*** Data records ***

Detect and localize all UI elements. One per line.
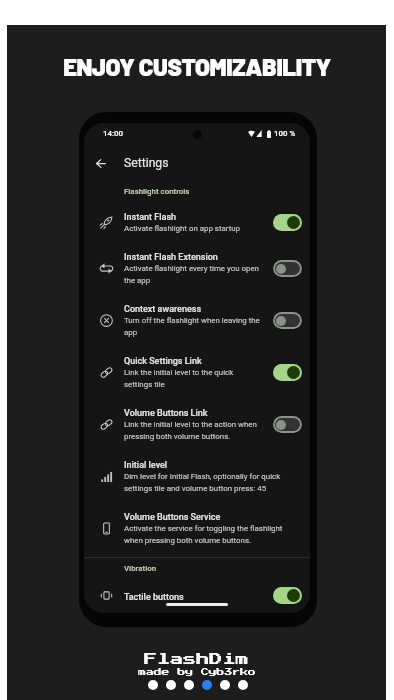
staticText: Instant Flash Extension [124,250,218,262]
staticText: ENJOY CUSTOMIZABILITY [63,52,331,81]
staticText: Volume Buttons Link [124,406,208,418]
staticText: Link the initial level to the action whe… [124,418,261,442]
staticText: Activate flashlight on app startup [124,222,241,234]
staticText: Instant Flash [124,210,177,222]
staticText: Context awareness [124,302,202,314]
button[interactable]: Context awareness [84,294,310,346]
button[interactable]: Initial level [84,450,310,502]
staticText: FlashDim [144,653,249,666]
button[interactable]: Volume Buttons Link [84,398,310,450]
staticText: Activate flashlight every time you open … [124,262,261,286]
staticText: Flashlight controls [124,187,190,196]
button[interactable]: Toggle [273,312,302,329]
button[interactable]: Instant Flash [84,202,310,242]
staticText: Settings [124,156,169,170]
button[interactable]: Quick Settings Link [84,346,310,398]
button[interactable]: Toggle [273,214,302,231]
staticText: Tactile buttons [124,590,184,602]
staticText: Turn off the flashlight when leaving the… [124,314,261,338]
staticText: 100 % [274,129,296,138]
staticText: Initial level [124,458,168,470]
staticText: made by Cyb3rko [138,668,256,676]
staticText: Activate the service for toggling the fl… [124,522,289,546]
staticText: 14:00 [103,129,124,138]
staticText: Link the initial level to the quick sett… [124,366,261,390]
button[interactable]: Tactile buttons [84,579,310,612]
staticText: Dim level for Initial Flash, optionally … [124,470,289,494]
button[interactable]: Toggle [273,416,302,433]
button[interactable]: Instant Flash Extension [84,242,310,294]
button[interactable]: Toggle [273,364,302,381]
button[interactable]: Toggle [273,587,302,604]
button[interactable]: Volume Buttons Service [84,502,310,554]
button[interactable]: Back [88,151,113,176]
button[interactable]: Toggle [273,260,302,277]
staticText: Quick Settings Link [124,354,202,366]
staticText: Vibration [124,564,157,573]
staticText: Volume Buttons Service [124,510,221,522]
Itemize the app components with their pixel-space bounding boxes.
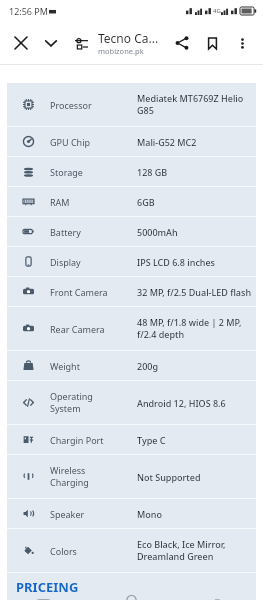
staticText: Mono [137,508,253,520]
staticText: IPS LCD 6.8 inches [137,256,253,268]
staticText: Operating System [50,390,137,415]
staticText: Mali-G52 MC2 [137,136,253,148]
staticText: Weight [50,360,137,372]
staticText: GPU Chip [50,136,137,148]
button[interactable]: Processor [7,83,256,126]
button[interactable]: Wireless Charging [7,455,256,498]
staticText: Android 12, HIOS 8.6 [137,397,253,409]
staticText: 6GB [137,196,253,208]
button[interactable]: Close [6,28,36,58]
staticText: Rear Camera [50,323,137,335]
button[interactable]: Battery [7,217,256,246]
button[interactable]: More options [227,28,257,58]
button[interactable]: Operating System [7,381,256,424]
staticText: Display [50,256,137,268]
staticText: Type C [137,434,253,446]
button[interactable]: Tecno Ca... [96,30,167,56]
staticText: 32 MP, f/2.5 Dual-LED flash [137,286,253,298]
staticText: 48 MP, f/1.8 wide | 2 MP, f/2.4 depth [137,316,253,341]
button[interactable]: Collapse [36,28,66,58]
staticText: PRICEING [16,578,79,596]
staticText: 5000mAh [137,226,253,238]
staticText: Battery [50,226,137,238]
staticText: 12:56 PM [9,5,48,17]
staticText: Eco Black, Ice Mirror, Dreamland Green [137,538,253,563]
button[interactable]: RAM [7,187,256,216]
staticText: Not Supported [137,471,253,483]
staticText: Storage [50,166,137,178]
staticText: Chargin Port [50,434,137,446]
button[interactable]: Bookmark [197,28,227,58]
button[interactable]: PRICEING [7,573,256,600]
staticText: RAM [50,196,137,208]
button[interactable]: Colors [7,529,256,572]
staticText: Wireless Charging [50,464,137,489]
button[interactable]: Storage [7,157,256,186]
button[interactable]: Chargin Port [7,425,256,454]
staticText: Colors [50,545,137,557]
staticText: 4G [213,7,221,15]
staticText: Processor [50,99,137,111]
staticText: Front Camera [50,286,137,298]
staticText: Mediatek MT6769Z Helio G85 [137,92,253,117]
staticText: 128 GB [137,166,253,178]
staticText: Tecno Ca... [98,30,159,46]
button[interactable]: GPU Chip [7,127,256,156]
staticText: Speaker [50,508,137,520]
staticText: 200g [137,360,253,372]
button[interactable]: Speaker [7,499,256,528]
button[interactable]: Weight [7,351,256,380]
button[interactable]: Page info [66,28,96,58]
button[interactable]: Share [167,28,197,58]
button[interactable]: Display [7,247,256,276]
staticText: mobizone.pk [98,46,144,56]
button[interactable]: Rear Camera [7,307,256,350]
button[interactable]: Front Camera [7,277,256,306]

*** End of Data records ***
*** Data records ***

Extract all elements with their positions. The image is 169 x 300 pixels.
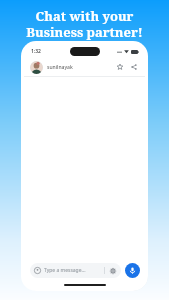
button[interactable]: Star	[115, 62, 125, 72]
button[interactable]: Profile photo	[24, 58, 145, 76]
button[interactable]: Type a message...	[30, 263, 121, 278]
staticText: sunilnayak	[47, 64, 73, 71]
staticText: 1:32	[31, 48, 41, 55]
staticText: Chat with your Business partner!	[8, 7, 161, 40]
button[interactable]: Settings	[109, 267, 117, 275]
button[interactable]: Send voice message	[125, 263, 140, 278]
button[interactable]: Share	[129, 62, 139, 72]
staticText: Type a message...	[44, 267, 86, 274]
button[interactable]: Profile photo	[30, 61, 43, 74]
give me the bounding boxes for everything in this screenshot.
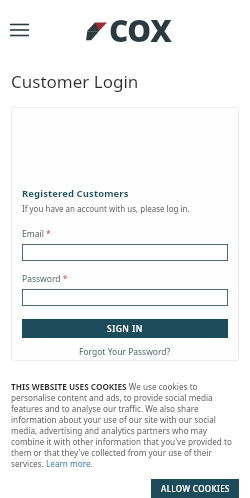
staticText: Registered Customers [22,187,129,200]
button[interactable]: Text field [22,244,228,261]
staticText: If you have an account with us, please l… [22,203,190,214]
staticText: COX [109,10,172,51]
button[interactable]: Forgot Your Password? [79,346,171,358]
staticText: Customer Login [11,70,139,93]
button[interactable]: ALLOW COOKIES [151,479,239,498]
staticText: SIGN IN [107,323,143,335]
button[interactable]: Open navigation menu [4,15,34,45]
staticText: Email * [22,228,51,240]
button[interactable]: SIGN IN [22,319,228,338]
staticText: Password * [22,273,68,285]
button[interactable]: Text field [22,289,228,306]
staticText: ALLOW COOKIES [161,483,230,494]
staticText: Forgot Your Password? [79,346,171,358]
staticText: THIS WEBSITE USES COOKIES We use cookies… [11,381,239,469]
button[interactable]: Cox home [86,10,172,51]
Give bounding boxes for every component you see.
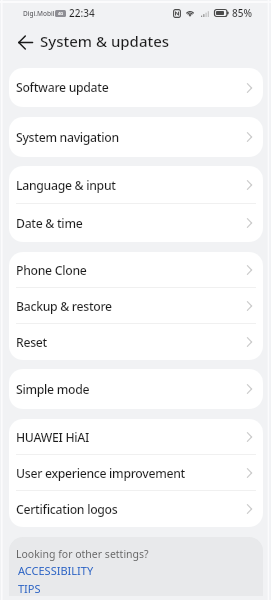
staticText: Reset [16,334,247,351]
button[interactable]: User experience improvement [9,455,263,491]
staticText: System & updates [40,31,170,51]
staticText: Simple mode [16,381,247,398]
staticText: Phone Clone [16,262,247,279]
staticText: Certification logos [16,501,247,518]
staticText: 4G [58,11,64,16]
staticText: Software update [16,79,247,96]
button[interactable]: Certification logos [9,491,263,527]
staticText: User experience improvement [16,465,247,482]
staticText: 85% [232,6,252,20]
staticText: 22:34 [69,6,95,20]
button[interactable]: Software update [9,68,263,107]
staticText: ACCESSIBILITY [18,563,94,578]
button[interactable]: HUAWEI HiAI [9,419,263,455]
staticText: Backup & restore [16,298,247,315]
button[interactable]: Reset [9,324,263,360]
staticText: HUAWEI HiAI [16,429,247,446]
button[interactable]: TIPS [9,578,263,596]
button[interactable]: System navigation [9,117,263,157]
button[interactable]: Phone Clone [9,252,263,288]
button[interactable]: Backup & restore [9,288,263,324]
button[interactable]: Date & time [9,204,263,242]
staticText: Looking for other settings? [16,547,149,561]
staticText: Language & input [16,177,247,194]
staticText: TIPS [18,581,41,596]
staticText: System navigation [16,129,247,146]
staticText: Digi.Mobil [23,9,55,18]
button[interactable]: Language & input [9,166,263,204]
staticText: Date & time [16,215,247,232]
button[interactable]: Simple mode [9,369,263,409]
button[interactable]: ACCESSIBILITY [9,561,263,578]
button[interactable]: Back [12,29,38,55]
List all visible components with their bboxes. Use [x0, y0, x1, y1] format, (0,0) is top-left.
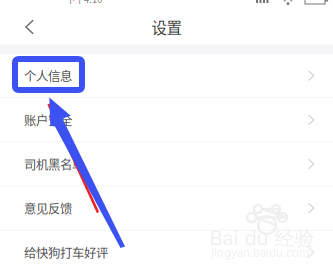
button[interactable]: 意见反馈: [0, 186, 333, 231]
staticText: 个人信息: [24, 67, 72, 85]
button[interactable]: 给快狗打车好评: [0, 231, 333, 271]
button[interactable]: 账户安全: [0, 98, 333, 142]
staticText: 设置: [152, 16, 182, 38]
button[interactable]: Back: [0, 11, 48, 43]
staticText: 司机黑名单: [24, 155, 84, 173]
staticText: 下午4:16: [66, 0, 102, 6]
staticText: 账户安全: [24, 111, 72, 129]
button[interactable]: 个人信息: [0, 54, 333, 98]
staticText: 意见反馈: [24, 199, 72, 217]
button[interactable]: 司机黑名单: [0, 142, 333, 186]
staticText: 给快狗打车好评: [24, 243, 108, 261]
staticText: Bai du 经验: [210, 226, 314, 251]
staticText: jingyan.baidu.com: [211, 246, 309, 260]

*** End of Data records ***

**Problem to solve**:
Spot the lines above that mention "Tactile" and copy them.

**Your solution**:
staticText: Tactile buttons [124,590,184,602]
button[interactable]: Tactile buttons [84,579,310,612]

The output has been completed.